第32話 おっさんは無邪気な子供には勝てない
ガナーシャ達がイチカの村からタナゴロに戻ってこれたのは夜遅くだった。
イチカの村で午後には元の状態に戻っていたリアとケンだったが、ケンは不甲斐ない自分に喝を入れる為にと村の外へ修行に出て、リアはガナーシャをチラチラと見てニナを連れてどこかに出かけてしまった。
なので、ガナーシャは手持無沙汰になり、村をぷらぷらと見て回ることになった。
「あ、おっさん!」
ガナーシャが声に振り返ると昨日、女湯を覗こうとしていた子供たちがこっちを見ていた。
「やあ、君達、おじさんちょっと今時間潰しててさ。よかったらなんか話聞かせてくれない? お菓子あげるから」
そういってガナーシャは袋にいれていた菓子を子供たちに見せる。一瞬、戸惑いを見せたが菓子の誘惑には勝てなかったのか一気に群がりだす。
だが、一人だけその中に加わらない子供がいた。
昨日、リアに突っかかっていた子供だ。
「君は、いらないの?」
「敵のほどこしなんていらねーよ」
「あはは」
ガナーシャが大きな声で笑うと男の子は拳を振り上げて怒ってくる。
「な、なにがおかしいんだよ!?」
「いや、ほどこしじゃないよ。情報交換の為の報酬って奴さ」
「なに!? ……なるほど、そうか。
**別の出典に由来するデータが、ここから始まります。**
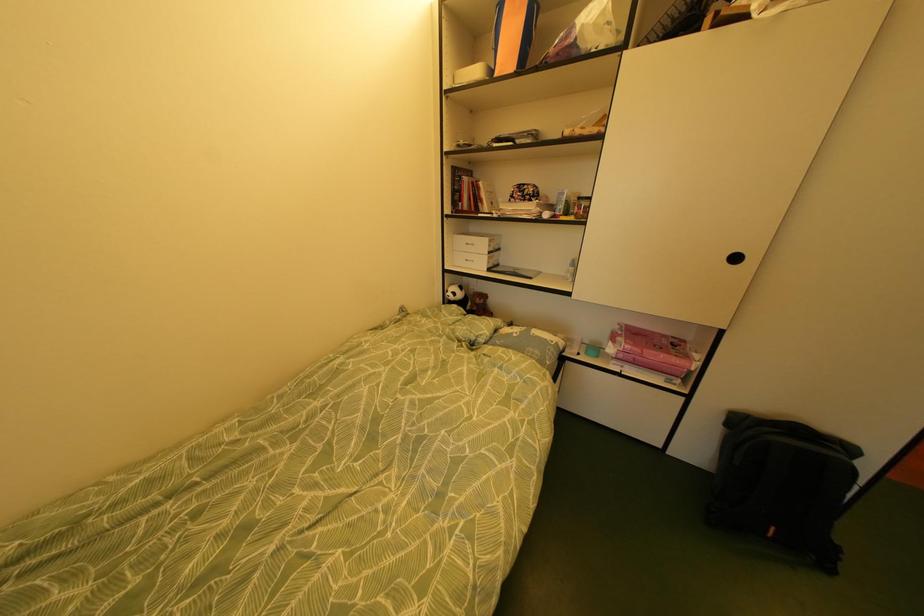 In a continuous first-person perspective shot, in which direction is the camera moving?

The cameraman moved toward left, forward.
じゃ、じゃあ、しょうがねえなあ。ほうしゅうをもらうのは冒険者の嗜みだからな」
そう言ってその男の子もガナーシャから菓子を受け取る。
そして、わいわいがやがやとおっさんと子供たちがお菓子をほおばり始める。
「君の名前は?」
「コガン。なあ、おっさんさ。冒険者なんだろ? 強い?」
「んー、強くはないな」
「なんだ、弱いのかよ」
残念そうな声で口をとがらせるコガンを見てガナーシャは困ったように笑う。
「コガンは強い冒険者が好きなの」
「そりゃ強い方がいいだろ。英雄になりたいからな」
「そっか、じゃあ、昨日のお姉ちゃんたちには失礼なこと言わない方がいいよ」
「なんで?」
「三人とも英雄候補だから」
ガナーシャがそう言うと、コガンは目を見開きガナーシャの方を向く。
口をパクパクさせながら必死に言葉を探してやっと絞りだす。
「そ、そうなの!? ……おっさんは?」
「おっさんは、違う」
「なんだ、違うのか」
「なんで、コガンは英雄になりたいの?」
「英雄になったら金持ちになれるから……」
ガナーシャは、いつもの苦笑いを浮かべながらコガンを見る。だが、コガンの目は薄暗くじいっと何かを見つめていた。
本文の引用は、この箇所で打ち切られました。